Continuous Position Sensitive Diamond Detector (CPSDD) development started by using the single crystal (sc) diamond material. The intrinsic high detection efficiency of sc diamond, providing a high Signal to Noise (S/N) ratio, allowed the full testing of CPSDD with α-particles. However, due to the size limitations of sc diamond, the development of Large Area CPSDD (LACPSDD) naturally evolved towards the use of polycrystalline (pc) diamond material, produced by chemical vapor deposition (CVD). The charge generated by the particle or radiation impact is collected through diamond like carbon (DLC) layers and associated metallic electrodes deposited on the sides of the pc diamond plate.
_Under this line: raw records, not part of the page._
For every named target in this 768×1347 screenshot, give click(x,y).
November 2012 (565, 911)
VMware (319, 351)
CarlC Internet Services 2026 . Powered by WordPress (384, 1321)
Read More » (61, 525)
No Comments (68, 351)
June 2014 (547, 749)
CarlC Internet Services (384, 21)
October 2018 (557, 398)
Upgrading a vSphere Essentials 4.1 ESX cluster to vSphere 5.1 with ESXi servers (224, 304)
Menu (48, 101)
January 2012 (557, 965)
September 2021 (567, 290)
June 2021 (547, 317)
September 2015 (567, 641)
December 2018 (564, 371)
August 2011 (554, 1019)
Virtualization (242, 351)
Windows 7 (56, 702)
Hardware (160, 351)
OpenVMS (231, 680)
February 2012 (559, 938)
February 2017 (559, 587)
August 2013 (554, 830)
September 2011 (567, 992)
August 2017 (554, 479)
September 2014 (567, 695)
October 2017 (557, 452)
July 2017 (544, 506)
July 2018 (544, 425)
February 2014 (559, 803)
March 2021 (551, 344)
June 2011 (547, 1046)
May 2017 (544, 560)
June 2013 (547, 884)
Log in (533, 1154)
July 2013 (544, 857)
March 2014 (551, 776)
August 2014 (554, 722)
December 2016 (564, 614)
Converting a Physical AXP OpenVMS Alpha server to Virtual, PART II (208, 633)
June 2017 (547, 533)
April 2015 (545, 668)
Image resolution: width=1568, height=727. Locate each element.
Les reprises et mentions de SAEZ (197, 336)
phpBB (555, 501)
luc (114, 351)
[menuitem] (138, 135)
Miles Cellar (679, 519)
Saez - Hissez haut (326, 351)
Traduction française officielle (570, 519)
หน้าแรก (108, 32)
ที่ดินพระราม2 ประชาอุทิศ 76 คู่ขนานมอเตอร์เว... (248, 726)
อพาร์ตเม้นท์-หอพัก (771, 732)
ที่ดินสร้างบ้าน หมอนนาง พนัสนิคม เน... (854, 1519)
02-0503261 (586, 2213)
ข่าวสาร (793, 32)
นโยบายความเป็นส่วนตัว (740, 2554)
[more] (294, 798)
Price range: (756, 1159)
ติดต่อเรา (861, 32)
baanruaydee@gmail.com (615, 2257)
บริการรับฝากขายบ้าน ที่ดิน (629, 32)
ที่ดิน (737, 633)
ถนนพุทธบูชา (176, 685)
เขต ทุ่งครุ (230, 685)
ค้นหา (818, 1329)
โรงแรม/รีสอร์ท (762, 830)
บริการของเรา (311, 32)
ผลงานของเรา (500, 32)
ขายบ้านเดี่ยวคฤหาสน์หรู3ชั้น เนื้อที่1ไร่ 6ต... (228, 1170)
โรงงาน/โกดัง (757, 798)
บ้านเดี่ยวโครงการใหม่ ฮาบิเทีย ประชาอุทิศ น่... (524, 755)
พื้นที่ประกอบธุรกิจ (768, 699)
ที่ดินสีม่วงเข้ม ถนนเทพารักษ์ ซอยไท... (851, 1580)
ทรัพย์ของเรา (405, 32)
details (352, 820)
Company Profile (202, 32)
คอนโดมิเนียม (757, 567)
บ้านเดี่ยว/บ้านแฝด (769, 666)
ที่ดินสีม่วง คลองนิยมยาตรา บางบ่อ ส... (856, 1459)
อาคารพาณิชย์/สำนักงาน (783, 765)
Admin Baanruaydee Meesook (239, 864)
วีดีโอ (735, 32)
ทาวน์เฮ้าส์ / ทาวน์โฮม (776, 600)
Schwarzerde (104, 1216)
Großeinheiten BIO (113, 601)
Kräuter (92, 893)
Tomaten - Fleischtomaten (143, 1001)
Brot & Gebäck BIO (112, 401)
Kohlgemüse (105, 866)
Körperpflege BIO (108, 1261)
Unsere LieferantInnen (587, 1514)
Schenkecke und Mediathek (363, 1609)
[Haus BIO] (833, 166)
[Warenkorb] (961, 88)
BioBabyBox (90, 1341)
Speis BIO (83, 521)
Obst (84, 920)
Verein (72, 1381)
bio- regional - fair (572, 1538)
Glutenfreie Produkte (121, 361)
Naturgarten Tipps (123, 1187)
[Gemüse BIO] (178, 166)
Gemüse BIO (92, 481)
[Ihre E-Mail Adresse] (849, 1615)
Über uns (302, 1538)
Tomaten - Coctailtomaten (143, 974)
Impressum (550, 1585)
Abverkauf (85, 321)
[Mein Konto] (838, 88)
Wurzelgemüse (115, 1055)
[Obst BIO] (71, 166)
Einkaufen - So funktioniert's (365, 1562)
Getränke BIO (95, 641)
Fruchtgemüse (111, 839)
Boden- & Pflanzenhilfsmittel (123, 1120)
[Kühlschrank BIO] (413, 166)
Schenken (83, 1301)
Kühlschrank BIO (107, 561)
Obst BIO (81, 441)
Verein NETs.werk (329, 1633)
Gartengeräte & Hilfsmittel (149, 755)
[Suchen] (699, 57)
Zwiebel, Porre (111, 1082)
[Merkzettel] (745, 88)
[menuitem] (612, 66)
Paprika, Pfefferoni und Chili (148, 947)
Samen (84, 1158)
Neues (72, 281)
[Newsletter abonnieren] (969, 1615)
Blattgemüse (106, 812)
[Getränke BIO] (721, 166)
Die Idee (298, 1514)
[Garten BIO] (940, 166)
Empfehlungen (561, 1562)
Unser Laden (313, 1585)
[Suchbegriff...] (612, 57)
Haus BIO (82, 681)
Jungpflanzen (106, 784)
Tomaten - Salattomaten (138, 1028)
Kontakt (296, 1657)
The incident particle position can be obtained via charge division measurement by using charge sensitive amplifiers (CSA) connected to each electrode. In this paper we report the improvement in LACPSDD design by showing results obtained for two pc diamond detector (pcDD) structures. The first pcDD has a DLC layer with four electrodes at the corners of the front side, whereas the back side is fully metallized. The second pcDD has DLC layers on both sides of the detector plate, each equipped with two parallel electrode strips, along the x and y axis, respectively. Experimental results on the first pcDD showed an ion rate limitation, caused by the increase in the detector time constant (because of the larger detection area), and a low S/N ratio, due to the specific reduced signal associated with low Charge Collection Efficiency (CCE) of pc diamond. Subsequently, by using an optimized electronics and a better pc diamond (higher CCE), the second pcDD shows a higher S/N ratio, as well as a lower time constant. This paper presents simulation results on the time constant and an analytical evaluation of the S/N ratio, which serve to optimize the pc LACPSDDs. We also show experimental test results with α-particles, as well as 54Ni (1.7 AGeV) and 12C (11.4 AMeV) ion beams. Prime Novelty StatementThis paper presents the first large area continuous position sensitive diamond detectors implemented on polycrystalline CVD diamond material for single ionizing particle detection.